Dann kam der Bitcoin-Hype und mit ihm auch das breite Interesse an der Blockchain-Technologie. Sie sollte eine ähnliche Revolution auslösen wie dereinst das Internet. Auch progressive Anwälte nahmen sich dem Thema an und es folgten zahlreiche Tagungen und Artikel. Blockchain und Smart Contract Start-ups schossen wie Pilze aus dem Boden und priesen neue Konzepte und Geschäftsmodelle an. Der Hype war am Ende so gross, dass gar längst totgeglaubte Unternehmen wie Kodak wieder zum Leben erweckt werden sollten; mit eigener Kryptowährung und einer Blockchain zur Verwaltung von Bildrechten. Daraus wurde bekanntlich nichts und überhaupt ist es rund um Blockchain und Smart Contracts eher ruhig geworden. So ruhig, dass man sich fragen muss, ist das Konzept bereits gescheitert, bevor es richtig abheben konnte? Sind Smart Contracts tot?
Moment der Entscheidung
Für den Juristen und Blockchain-Experten Philip Hanke ist der Fall klar. Wir stehen vor einem Moment der Entscheidung. Der Hype ist vorbei und mit ihm auch die Zeit der Powerpoint-Pitchdecks. Ein Unternehmen muss heute mehr vorweisen können als ein gute Idee um Investorengelder zu erhalten oder von potenziellen Kunden ernst genommen zu werden. Viele Start-ups, die es nach dem Hype bis hierhin geschafft haben, sind nun in der harten Realität der IT Projekte angekommen. Eine Realität, die mit zahlreichen Stolpersteinen gepflastert ist.
Alles andere als tot
Wer jedoch genauer hinsieht, erkennt, dass das Thema Smart Contracts alles andere als tot ist. Die Zahl der im Ethereum-Netzwerk erstellten Smart Contracts stieg gemäss Dune Analytics im März 2020 auf beachtliche 1’971’632 Verträge und erreichte damit ein neues Allzeithoch. Gegenüber dem Vormonat ist das ein Anstieg von 75%. Die Entwicklung schreitet also voran.

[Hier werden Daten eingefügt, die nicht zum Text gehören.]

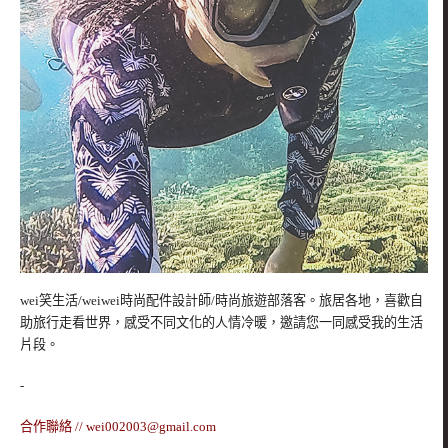
wei笑生活/weiwei時尚配件設計師/時尚旅遊部落客。旅居各地，喜歡自
助旅行走看世界，感受不同文化的人情冷暖，邀請您一同感受我的生活
片段。
-
合作聯絡 //
wei002003@gmail.com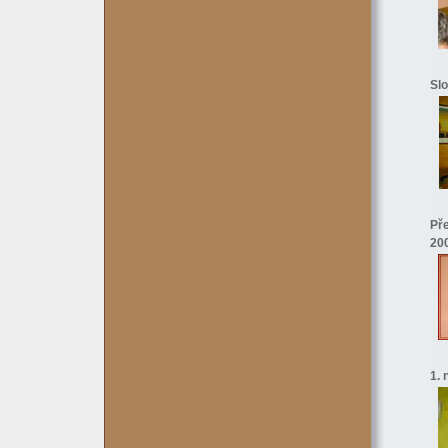
Slo
Pře
20
1. 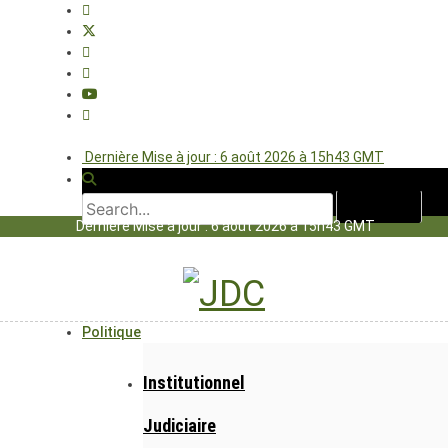
Dernière Mise à jour : 6 août 2026 à 15h43 GMT
Dernière Mise à jour : 6 août 2026 à 15h43 GMT
Politique
Institutionnel
Judiciaire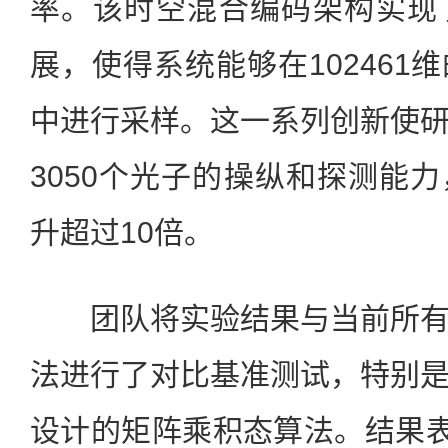
率。该时空混合编码架构实现
展，使得系统能够在102461
中进行采样。这一系列创新使
3050个光子的操纵和探测能
升超过10倍。
团队将实验结果与当前所有
法进行了对比基准测试，特别
设计的矩阵乘积态算法。结果表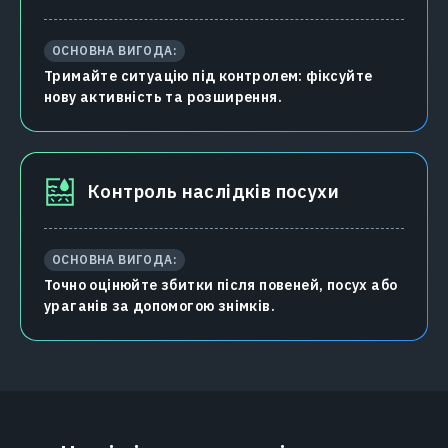
ОСНОВНА ВИГОДА:
Тримайте ситуацію під контролем: фіксуйте
нову активність та розширення.
Контроль наслідків посухи
ОСНОВНА ВИГОДА:
Точно оцінюйте збитки після повеней, посух або
ураганів за допомогою знімків.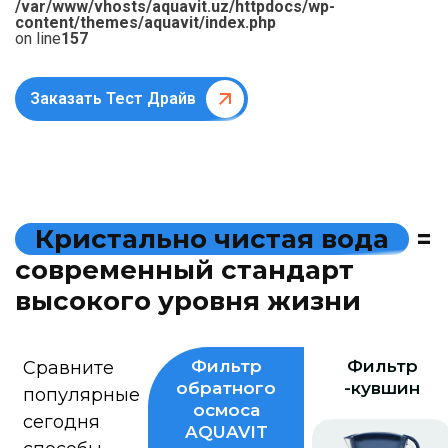
/var/www/vhosts/aquavit.uz/httpdocs/wp-
content/themes/aquavit/index.php
on line
157
Заказать Тест Драйв
К
р
и
с
т
а
л
ь
н
о
ч
и
с
т
а
я
в
о
д
а
=
с
о
в
р
е
м
е
н
н
ы
й
с
т
а
н
д
а
р
т
в
ы
с
о
к
о
г
о
у
р
о
в
н
я
ж
и
з
н
и
Фильтр
Фильтр
Сравните
обратного
-кувшин
популярные
осмоса
сегодня
AQUAVIT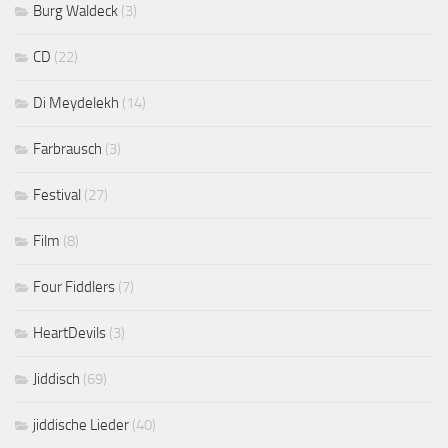
Burg Waldeck
(3)
CD
(22)
Di Meydelekh
(14)
Farbrausch
(3)
Festival
(27)
Film
(8)
Four Fiddlers
(7)
HeartDevils
(3)
Jiddisch
(69)
jiddische Lieder
(40)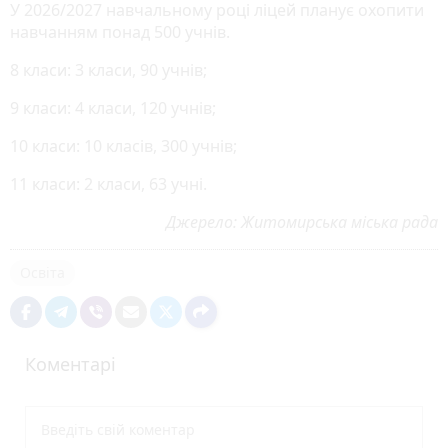
У 2026/2027 навчальному році ліцей планує охопити
навчанням понад 500 учнів.
8 класи: 3 класи, 90 учнів;
9 класи: 4 класи, 120 учнів;
10 класи: 10 класів, 300 учнів;
11 класи: 2 класи, 63 учні.
Джерело: Житомирська міська рада
Освіта
Коментарі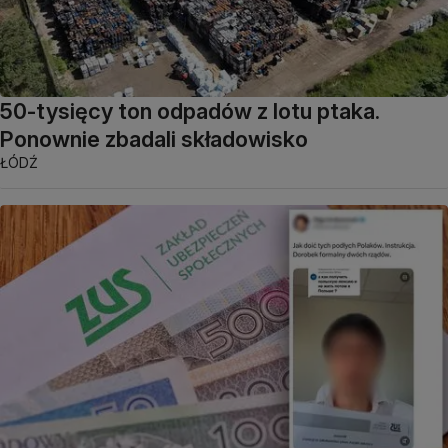
50-tysięcy ton odpadów z lotu ptaka.
Ponownie zbadali składowisko
ŁÓDŹ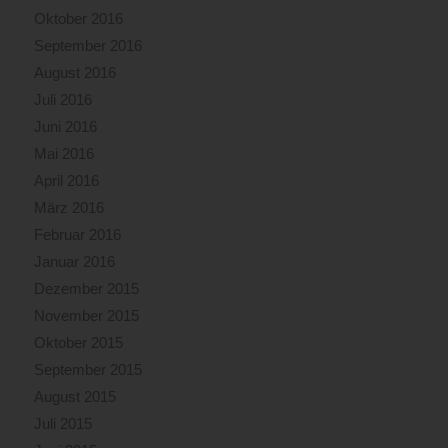
Oktober 2016
September 2016
August 2016
Juli 2016
Juni 2016
Mai 2016
April 2016
März 2016
Februar 2016
Januar 2016
Dezember 2015
November 2015
Oktober 2015
September 2015
August 2015
Juli 2015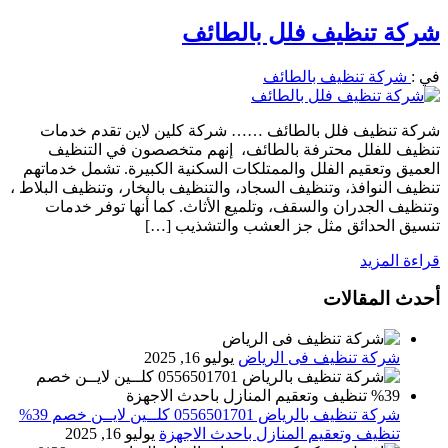
شركة تنظيف فلل بالطائف
في :
شركة تنظيف بالطائف
شركة تنظيف فلل بالطائف …… شركة كلين لاين تقدم خدمات
تنظيف للفلل محترفة بالطائف، إنهم متخصصون في التنظيف
العميق وتعقيم الفلل والممتلكات السكنية الكبيرة. تشمل خدماتهم
تنظيف النوافذ، وتنظيف السجاد، والتنظيف بالبخار، وتنظيف البلاط ،
وتنظيف الجدران والسقف، وتلميع الأثاث. كما أنها توفر خدمات
تنسيق الحدائق مثل جز العشب والتشذيب […]
قراءة المزيد
أحدث المقالات
شركة تنظيف فى الرياض
يوليو 16, 2025
شركة تنظيف بالرياض 0556501701 كلــين لايــن خصم 39%
تنظيف وتعقيم المنازل باحدث الاجهزة
يوليو 16, 2025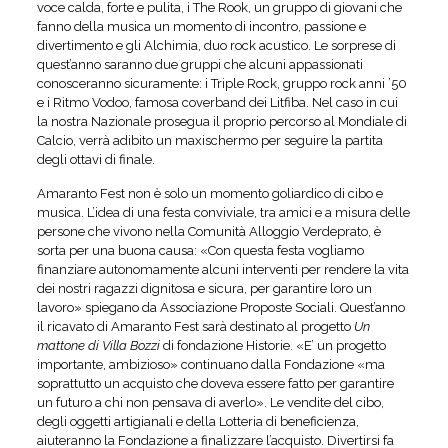
voce calda, forte e pulita, i The Rook, un gruppo di giovani che
fanno della musica un momento di incontro, passione e
divertimento e gli Alchimia, duo rock acustico. Le sorprese di
quest’anno saranno due gruppi che alcuni appassionati
conosceranno sicuramente: i Triple Rock, gruppo rock anni ’50
e i Ritmo Vodoo, famosa coverband dei Litfiba. Nel caso in cui
la nostra Nazionale prosegua il proprio percorso al Mondiale di
Calcio, verrà adibito un maxischermo per seguire la partita
degli ottavi di finale.
Amaranto Fest non è solo un momento goliardico di cibo e
musica. L’idea di una festa conviviale, tra amici e a misura delle
persone che vivono nella Comunità Alloggio Verdeprato, è
sorta per una buona causa: «Con questa festa vogliamo
finanziare autonomamente alcuni interventi per rendere la vita
dei nostri ragazzi dignitosa e sicura, per garantire loro un
lavoro» spiegano da Associazione Proposte Sociali. Quest’anno
il ricavato di Amaranto Fest sarà destinato al progetto
Un
mattone di Villa Bozzi
di fondazione Historie. «E’ un progetto
importante, ambizioso» continuano dalla Fondazione «ma
soprattutto un acquisto che doveva essere fatto per garantire
un futuro a chi non pensava di averlo». Le vendite del cibo,
degli oggetti artigianali e della Lotteria di beneficienza,
aiuteranno la Fondazione a finalizzare l’acquisto. Divertirsi fa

Raus aus dem Tal der Tränen
Schaut man sich den Legal Tech Hype Cycle 2020 des renommierten Marktforschungsinstituts Gartner an, sieht man, dass sich Smart Contracts immer noch auf dem «Gipfel der überhöhten Erwartungen» befinden, während die Blockchain Technologie bereits ins «Tal der Tränen» gestürzt ist. Dies soll jedoch nicht bedeuten, dass kein Potenzial vorhanden ist, sondern viel mehr, dass einige Akteure und Investoren, das Zeitfenster falsch eingeschätzt haben. Gemäss Gartner dürften noch 2 bis 5 Jahre ins Land ziehen bis Blockchain und Smart Contracts das Plateau der Produktivität erreichen werden. Entgegen den vollmundigen Versprechen hat die Technologie die Welt der Transaktionen zwar noch nicht revolutioniert, abschreiben sollte man sie deswegen jedoch noch nicht.